When we had been selected by our daughter’s birth mother, I felt overwhelmed. It had all happened so quickly that I felt unprepared to have a newborn. We were told the average wait was two years, and in only eight month’s time we had been selected and it was time to fly out to meet our new baby.

I struggled to feel that I could manage everything, and manage it well. That’s when I had the strong impression . . . this is Samantha’s sister. All my fears and anxiety melted away. I was filled with so much peace. It wasn’t all about me as the mom. It was about what was best for our family. Don’t get me wrong, I was over-the-moon excited, but there was a natural fear that crept in and grabbed onto me. It wasn’t until that moment, however, when peace was restored and I knew that this baby was right, not only for me and my husband, but also for our daughter. This was the sister she had been waiting for.

Since infancy, Callie has always been extremely sensitive to Sammy’s needs. Truly, it’s as if they have a spiritual link that’s been there since before this lifetime.

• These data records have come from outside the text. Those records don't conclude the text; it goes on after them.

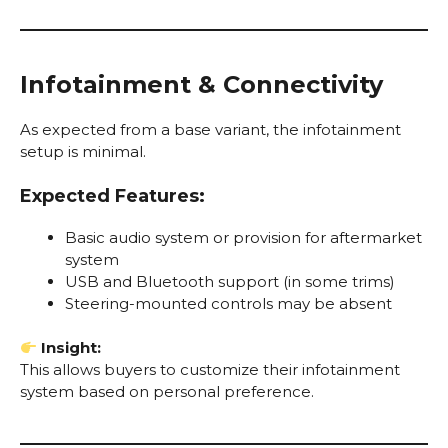
Infotainment & Connectivity
As expected from a base variant, the infotainment
setup is minimal.
Expected Features:
Basic audio system or provision for aftermarket
system
USB and Bluetooth support (in some trims)
Steering-mounted controls may be absent
Insight:
This allows buyers to customize their infotainment
system based on personal preference.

They have such a great relationship. Over the years, her therapists have often mentioned how much they believe Samantha has grown and developed because of her interaction with Callie. Since infancy, Callie has always been extremely sensitive to Sammy’s needs. Truly, it’s as if they have a spiritual link that’s been there since before this lifetime. It’s quite a beautiful concept, if you believe it. And if not, well, suffice it to say that their bond was immediate.

Should we adopt or have more children just so our kids can have siblings? This is not meant to be a commentary on that subject . . . rather, to maybe shed light on one of the beautiful and positive side effects of bringing another child into our family, especially when that desire already exists. So when I came across this story, about two parents who adopted a little girl with Treacher-Collins syndrome from Ukraine, my heart swelled up. We don’t have the same situation exactly, but what I saw was how these two parents found their daughter across the world . . . and more than that, how a sisterhood was created between their two daughters. Yes, they were given the opportunity to parent again. But maybe this time, what was greater, was the gift they were able to offer their daughter by bringing her a sister.